Exercise data:
# # # # # # #

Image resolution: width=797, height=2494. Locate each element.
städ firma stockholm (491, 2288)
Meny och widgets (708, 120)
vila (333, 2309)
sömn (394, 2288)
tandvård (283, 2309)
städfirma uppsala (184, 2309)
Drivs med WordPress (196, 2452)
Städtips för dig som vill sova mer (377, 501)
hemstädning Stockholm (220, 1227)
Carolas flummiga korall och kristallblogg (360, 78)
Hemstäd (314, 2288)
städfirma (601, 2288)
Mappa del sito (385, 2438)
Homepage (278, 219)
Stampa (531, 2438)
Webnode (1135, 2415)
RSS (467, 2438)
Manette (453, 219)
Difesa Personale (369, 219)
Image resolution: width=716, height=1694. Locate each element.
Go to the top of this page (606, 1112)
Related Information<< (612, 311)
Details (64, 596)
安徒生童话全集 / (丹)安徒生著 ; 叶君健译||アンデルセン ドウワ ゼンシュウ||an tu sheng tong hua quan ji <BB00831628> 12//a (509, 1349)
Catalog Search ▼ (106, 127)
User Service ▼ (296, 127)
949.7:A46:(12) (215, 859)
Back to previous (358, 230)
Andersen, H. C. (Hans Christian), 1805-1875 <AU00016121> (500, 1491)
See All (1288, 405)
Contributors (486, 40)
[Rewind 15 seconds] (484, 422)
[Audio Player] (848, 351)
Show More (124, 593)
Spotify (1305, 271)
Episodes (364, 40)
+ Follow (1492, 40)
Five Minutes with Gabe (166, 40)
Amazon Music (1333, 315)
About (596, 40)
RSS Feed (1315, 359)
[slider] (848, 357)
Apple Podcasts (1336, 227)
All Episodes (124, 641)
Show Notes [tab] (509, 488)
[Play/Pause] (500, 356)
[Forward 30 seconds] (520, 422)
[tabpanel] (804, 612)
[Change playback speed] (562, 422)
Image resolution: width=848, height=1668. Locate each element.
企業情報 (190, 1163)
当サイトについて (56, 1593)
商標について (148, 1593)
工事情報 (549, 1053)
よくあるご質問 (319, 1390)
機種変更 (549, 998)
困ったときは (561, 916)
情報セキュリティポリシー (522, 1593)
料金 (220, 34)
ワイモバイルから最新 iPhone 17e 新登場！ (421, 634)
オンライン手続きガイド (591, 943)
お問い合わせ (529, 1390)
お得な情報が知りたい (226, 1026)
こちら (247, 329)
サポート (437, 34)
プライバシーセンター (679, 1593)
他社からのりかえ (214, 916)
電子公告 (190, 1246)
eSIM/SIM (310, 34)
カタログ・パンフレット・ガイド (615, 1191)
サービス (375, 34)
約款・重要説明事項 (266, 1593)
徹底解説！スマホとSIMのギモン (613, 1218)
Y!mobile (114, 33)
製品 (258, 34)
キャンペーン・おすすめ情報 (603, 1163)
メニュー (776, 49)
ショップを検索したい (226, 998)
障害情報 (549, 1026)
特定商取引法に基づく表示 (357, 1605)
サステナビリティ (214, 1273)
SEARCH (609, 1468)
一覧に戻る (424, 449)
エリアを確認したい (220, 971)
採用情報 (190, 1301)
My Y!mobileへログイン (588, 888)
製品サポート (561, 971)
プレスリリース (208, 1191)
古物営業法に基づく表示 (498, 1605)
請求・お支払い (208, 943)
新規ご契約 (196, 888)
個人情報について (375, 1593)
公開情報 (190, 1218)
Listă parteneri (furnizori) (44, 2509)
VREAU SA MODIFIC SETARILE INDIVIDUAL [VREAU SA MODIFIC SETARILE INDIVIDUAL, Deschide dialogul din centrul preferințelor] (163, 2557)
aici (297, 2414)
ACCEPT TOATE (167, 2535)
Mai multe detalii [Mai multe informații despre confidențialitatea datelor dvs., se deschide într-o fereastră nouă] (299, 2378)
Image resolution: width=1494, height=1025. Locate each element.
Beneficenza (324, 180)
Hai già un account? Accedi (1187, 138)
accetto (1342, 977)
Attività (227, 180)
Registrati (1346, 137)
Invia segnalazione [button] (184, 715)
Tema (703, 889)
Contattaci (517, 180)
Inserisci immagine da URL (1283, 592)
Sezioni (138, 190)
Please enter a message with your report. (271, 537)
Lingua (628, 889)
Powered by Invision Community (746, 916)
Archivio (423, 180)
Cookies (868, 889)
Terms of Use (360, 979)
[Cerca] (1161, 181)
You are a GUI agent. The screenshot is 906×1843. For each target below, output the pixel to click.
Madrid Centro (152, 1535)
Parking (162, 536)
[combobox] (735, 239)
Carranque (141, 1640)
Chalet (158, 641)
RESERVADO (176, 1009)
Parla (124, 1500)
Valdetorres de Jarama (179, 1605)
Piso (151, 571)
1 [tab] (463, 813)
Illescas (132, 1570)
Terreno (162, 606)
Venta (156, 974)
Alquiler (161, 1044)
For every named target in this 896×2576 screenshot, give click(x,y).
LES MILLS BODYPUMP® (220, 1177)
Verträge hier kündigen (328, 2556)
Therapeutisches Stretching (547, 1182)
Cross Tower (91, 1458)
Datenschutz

# # # # # # #

"Locate" is the string to look for; please copy every line of the records above where it appears.

Result of this exercise:
Image resolution: width=797, height=2494. Locate each element.
Image resolution: width=716, height=1694. Locate each element.
Image resolution: width=848, height=1668. Locate each element.
Image resolution: width=1494, height=1025. Locate each element.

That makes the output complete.